Admission Agreement Arbitration Clause. In an effort to assist the long-term care industry in defending itself against frivolous lawsuits, our firm provided a sample arbitration clause to OHCA and AOPHA to distribute to their members. If you did not receive a copy of this revised sample clause, and you would like to review it, please feel free to contact us. We will be happy to provide you with a copy.
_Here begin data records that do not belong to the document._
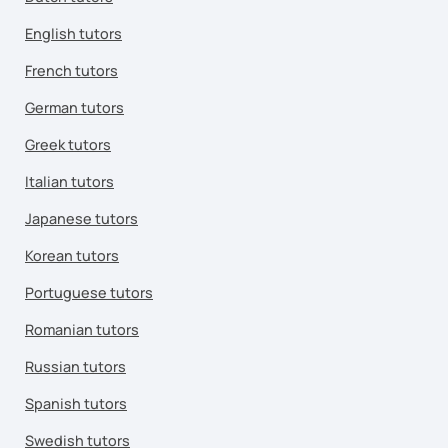
English tutors
French tutors
German tutors
Greek tutors
Italian tutors
Japanese tutors
Korean tutors
Portuguese tutors
Romanian tutors
Russian tutors
Spanish tutors
Swedish tutors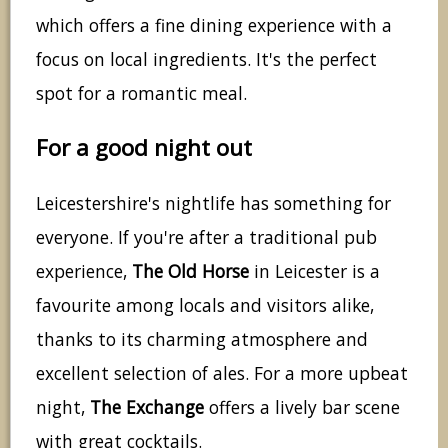
which offers a fine dining experience with a
focus on local ingredients. It's the perfect
spot for a romantic meal.
For a good night out
Leicestershire's nightlife has something for
everyone. If you're after a traditional pub
experience,
The Old Horse
in Leicester is a
favourite among locals and visitors alike,
thanks to its charming atmosphere and
excellent selection of ales. For a more upbeat
night,
The Exchange
offers a lively bar scene
with great cocktails.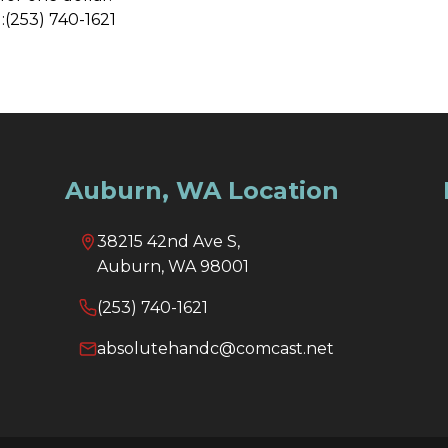
:(253) 740-1621
Auburn, WA Location
38215 42nd Ave S,
Auburn, WA 98001
(253) 740-1621
absolutehandc@comcast.net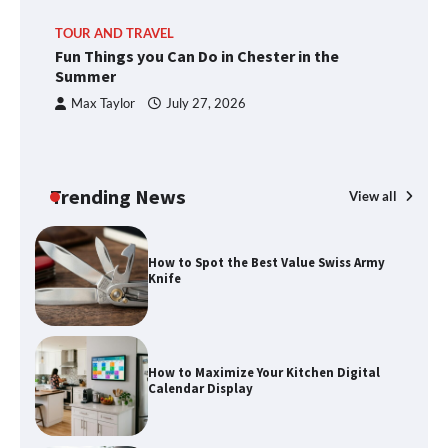
TOUR AND TRAVEL
Fun Things you Can Do in Chester in the
Summer
Max Taylor
July 27, 2026
Trending News
View all
How to Spot the Best Value Swiss Army
Knife
How to Maximize Your Kitchen Digital
Calendar Display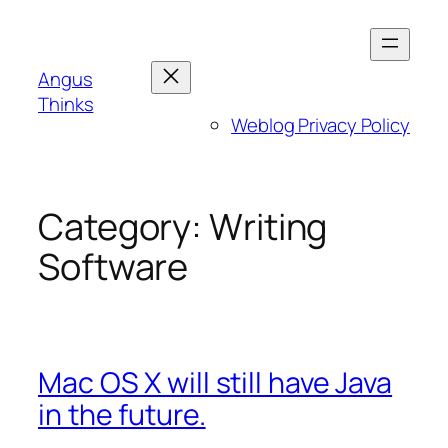
Skip
to
content
Angus
Thinks
Weblog Privacy Policy
Category:
Writing
Software
Mac OS X will still have Java
in the future.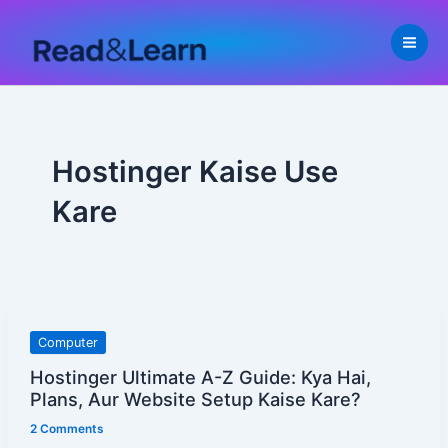
Skip
to
content
Hostinger Kaise Use
Kare
Hostinger
Computer
Ultimate
Hostinger Ultimate A-Z Guide: Kya Hai,
A-
Plans, Aur Website Setup Kaise Kare?
Z
2 Comments
Guide: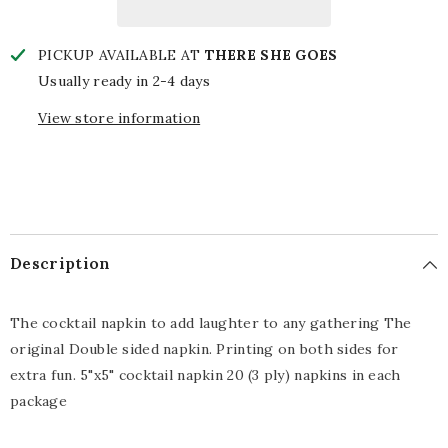
PICKUP AVAILABLE AT
THERE SHE GOES
Usually ready in 2-4 days
View store information
Description
The cocktail napkin to add laughter to any gathering The
original Double sided napkin. Printing on both sides for
extra fun. 5"x5" cocktail napkin 20 (3 ply) napkins in each
package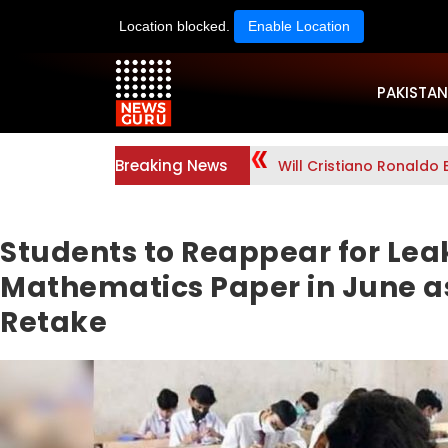
Location blocked.
Enable Location
PAKISTAN
Breaking News
Will Cristiano Ronaldo 
Students to Reappear for Lea
Mathematics Paper in June 
Retake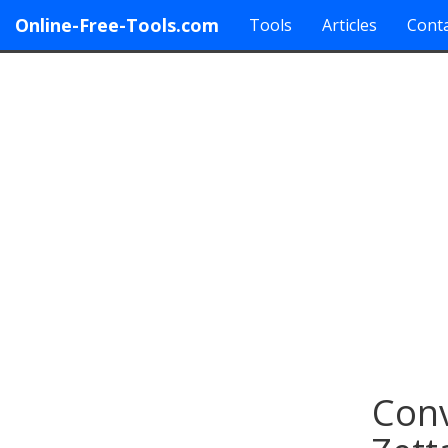
Online-Free-Tools.com
Tools
Articles
Conta
Conv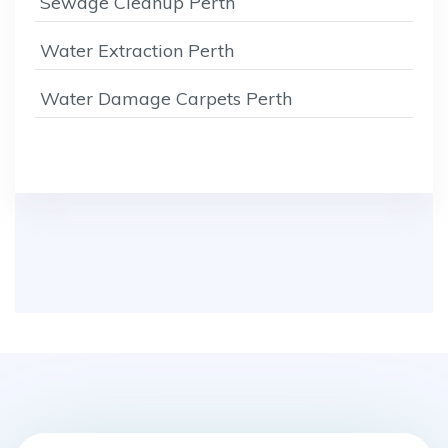
Sewage Cleanup Perth
Water Extraction Perth
Water Damage Carpets Perth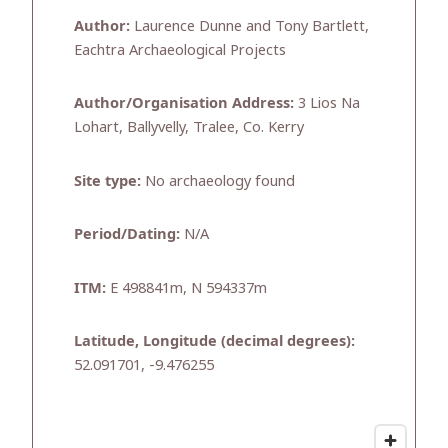
Author:
Laurence Dunne and Tony Bartlett,
Eachtra Archaeological Projects
Author/Organisation Address:
3 Lios Na
Lohart, Ballyvelly, Tralee, Co. Kerry
Site type:
No archaeology found
Period/Dating:
N/A
ITM:
E 498841m, N 594337m
Latitude, Longitude (decimal degrees):
52.091701, -9.476255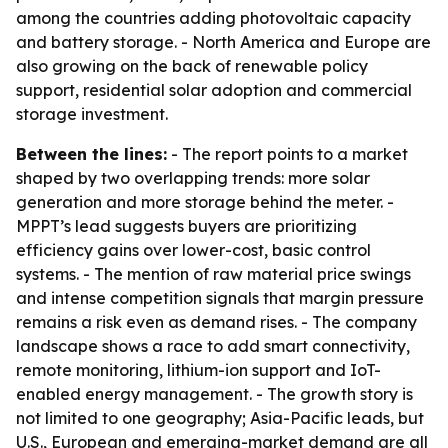
among the countries adding photovoltaic capacity
and battery storage. - North America and Europe are
also growing on the back of renewable policy
support, residential solar adoption and commercial
storage investment.
Between the lines:
- The report points to a market
shaped by two overlapping trends: more solar
generation and more storage behind the meter. -
MPPT’s lead suggests buyers are prioritizing
efficiency gains over lower-cost, basic control
systems. - The mention of raw material price swings
and intense competition signals that margin pressure
remains a risk even as demand rises. - The company
landscape shows a race to add smart connectivity,
remote monitoring, lithium-ion support and IoT-
enabled energy management. - The growth story is
not limited to one geography; Asia-Pacific leads, but
U.S., European and emerging-market demand are all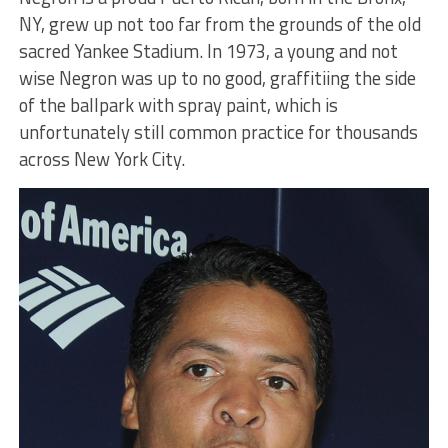
NY, grew up not too far from the grounds of the old
sacred Yankee Stadium. In 1973, a young and not
wise Negron was up to no good, graffitiing the side
of the ballpark with spray paint, which is
unfortunately still common practice for thousands
across New York City.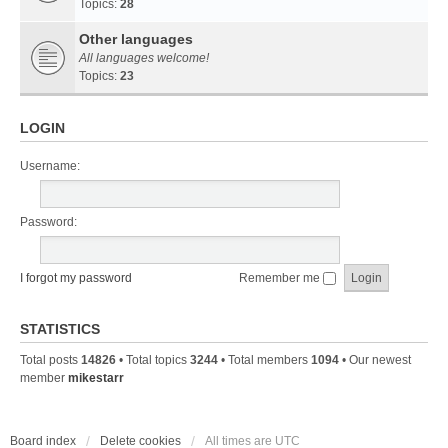
Topics:
28
Other languages
All languages welcome!
Topics:
23
LOGIN
Username:
Password:
I forgot my password
Remember me
STATISTICS
Total posts
14826
• Total topics
3244
• Total members
1094
• Our newest
member
mikestarr
Board index
Delete cookies
All times are
UTC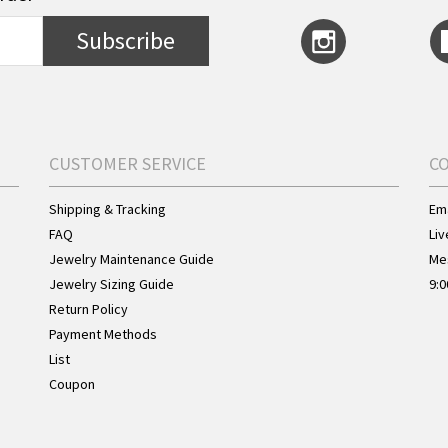
Subscribe
CUSTOMER SERVICE
C
Shipping & Tracking
Ema
FAQ
Liv
Jewelry Maintenance Guide
Me
Jewelry Sizing Guide
9:0
Return Policy
Payment Methods
List
Coupon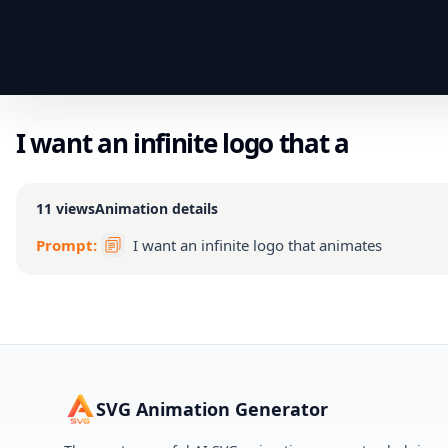
I want an infinite logo that a
11
views
Animation details
Prompt:
I want an infinite logo that animates
SVG Animation Generator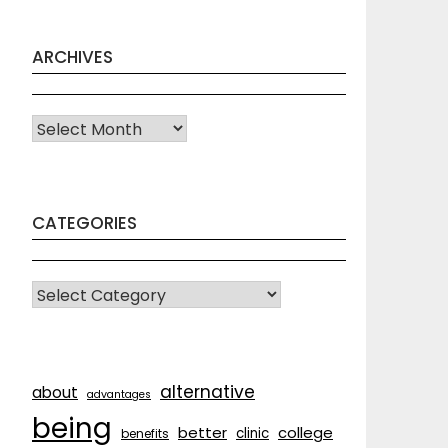
ARCHIVES
Archives
CATEGORIES
CATEGORIES
alternative
about
advantages
being
better
college
clinic
benefits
Resident Assessment Inspection Reports. In a recent report, the OIG found significant coding problems in MDS assessments. According to their reviewers, 76 percent of the cases reviewed had discrepancies when compared to the rest of the medical record. However, these consisted of both upcoding and downcoding, which may indicate confusion or difficulties with the assessment instrument rather than deliberate miscoding. Therapy minutes and activities of daily living are keys to the differences. The OIG recommended a number of steps which HCFA can take to address these problems, primarily by way of training and clarifying definitions and requirements.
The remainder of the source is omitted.